Etown Pulls the Plug; Workers Locked Out
Etown's customer service employees found themselves locked out of the building when they reported for work in San Francisco's Mission District on the morning of Wednesday, February 14. Workers in the New York office were told to clean out their desks immediately and be gone by the end of the day, according to one widely circulated email from a former Etowner. In November, Etown's San Francisco employees had voted to form a union and were rewarded by having 13 of their comrades laid off a few days later. (The new economy mirrors the old: A similar move by customer service workers at Amazon.com was followed by the liquidation of the entire department.)
The February shuttering of the business was not related to the organizing drive, according to Etown executives, a statement that was echoed by Erin Poh, a representative of the Northern California Media Workers Guild, who had been working with the site's employees. Etown had simply exhausted its finances, Heiblim told reporters. Workers were told they would not be paid for their last two and a half weeks, an announcement that provoked outrage among them. "Living in San Francisco, having three weeks of work just written off is not plausible, especially for people at my level," said former service representative Eric Anderson. "Scrimping and saving is already hard enough." Etown workers will attempt to win their back pay by filing a complaint with the National Labor Relations Board, Anderson told the San Francisco Chronicle. The city's cost of living is one of the highest in the United States.
On the day the office was padlocked, Heiblim tried to put a positive spin on the situation, saying he was still pursuing additional funding for the company. "We're not going to give up trying to find financing," he stated. "But we have to let people go because we can't pay them. If I find someone to give me funds next week, I'll see if I can get people to come back to work."
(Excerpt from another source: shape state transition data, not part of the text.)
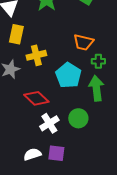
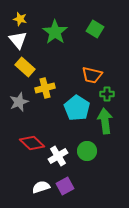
yellow rectangle: (16, 34) -> (25, 67), turned -60
red diamond: (36, 98) -> (32, 143), moved
purple square: (56, 153) -> (65, 186), turned -36

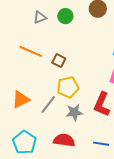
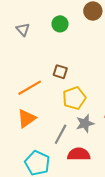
gray triangle: (40, 17) -> (23, 29), moved, turned -40
orange line: (31, 51) -> (30, 88), moved, turned -45
gray line: (48, 105) -> (61, 134), moved

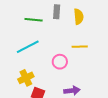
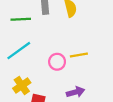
yellow line: (80, 47) -> (79, 55), moved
Etown's troubles may be deeper than Heiblim acknowledged. According to an in-depth analysis of the collapsing e-commerce phenomenon by Wall Street Journal reporter Stephanie Miles ("Dot-Coms May Need Crash Course In Labor Law Amid Broad Layoffs," January 30), companies like Collaborative Media who engage in abrupt wholesale dismissal of workers may be in violation of the federal Worker Adjustment and Retraining Notification Act (WARN).
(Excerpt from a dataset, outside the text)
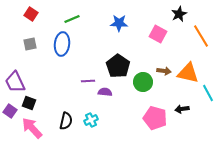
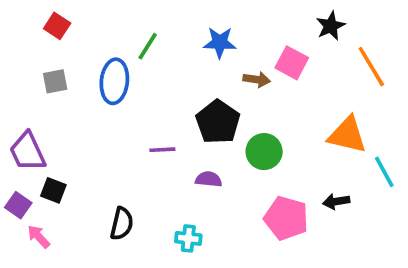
green line: (72, 19) -> (148, 46), moved, turned -35
brown arrow: (164, 71) -> (257, 79), moved
purple semicircle: (105, 92) -> (209, 179), moved
cyan cross: (91, 120) -> (188, 238), moved, turned 32
pink arrow: (32, 128) -> (39, 237), moved, size x0.6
WARN is intended to provide a degree of economic protection for workers affected by closings (at companies with 100 or more employees) by giving them at least 60 days notice and access to outplacement services at the employer's expense. Employers may also comply with WARN by giving dismissed workers 60 days' pay.
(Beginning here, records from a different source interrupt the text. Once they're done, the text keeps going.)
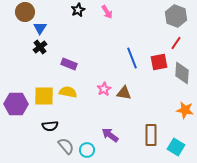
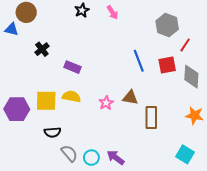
gray hexagon: (176, 16) -> (167, 25), moved
blue triangle: (40, 28) -> (11, 29), moved, turned -48
pink star: (104, 89) -> (106, 103), moved
purple arrow: (110, 135) -> (116, 158), moved
brown rectangle: (151, 135) -> (151, 118), moved

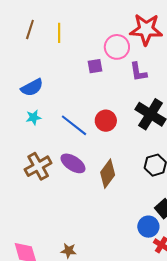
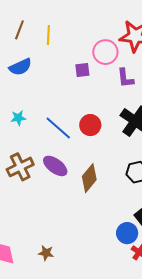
blue semicircle: (32, 87) -> (20, 67), moved

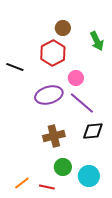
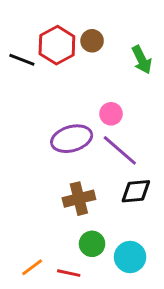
red hexagon: (53, 53) -> (57, 45), moved
black line: (15, 67) -> (22, 60), moved

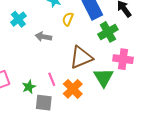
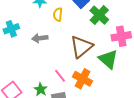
cyan cross: (18, 19) -> (11, 29), turned 35

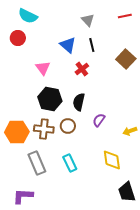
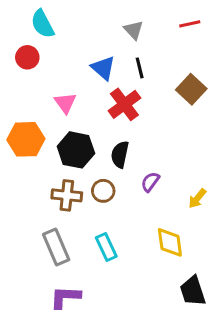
cyan semicircle: (28, 16) -> (42, 24), turned 36
red cross: (82, 69) -> (124, 104), size x1.5
yellow arrow: (130, 131) -> (197, 198), turned -32
orange hexagon: (17, 132) -> (26, 139), moved
purple L-shape: (23, 196) -> (65, 297), moved

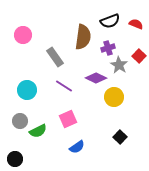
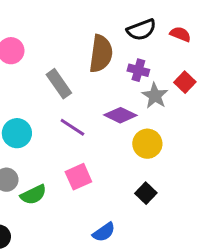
purple cross: (108, 48) -> (138, 70), turned 32
black square: (120, 137) -> (146, 193), moved
blue semicircle: (77, 147) -> (104, 232), moved

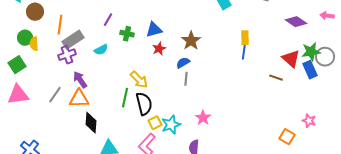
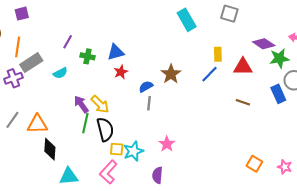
yellow rectangle: (245, 38) -> (218, 54), moved
brown star: (191, 41) -> (171, 74), moved
blue line: (244, 51) -> (210, 74), turned 36
green star: (311, 52) -> (279, 58), moved
purple cross: (67, 55) -> (13, 78), moved
red triangle: (291, 59) -> (243, 67), moved, turned -42
purple arrow: (80, 80) -> (81, 104), moved
pink star: (309, 121) -> (285, 167), moved
yellow square: (155, 123) -> (117, 149), turned 32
Most Internet startups are not even aware of WARN, Miles mentions, nor do they realize that its provisions apply to "JAVA coders as well as to steelworkers." One Connecticut Internet business, Walker Digital, Inc., has already been sued by that state's attorney general for failing to comply with the law. Labor attorney Donald Savelson told Miles that concern about WARN among Web-based businesses is "becoming more common as more companies are going in the tank."
Etown featured a number of high-profile writers in the specialty audio and home theater arenas, who wrote voluble reviews (at New Yorker word rates) of products offered for sale on the site. Mixing ostensibly objective opinion with blatant sales pitches—a practice known as "advertorial" in print journalistic circles—brought Etown's contributors plenty of criticism from other writers, but never seemed to bother the thousands of consumers who visited the site. How quickly Etown's now unemployed scribes will find work or regain their credibility among their peers is anyone's guess.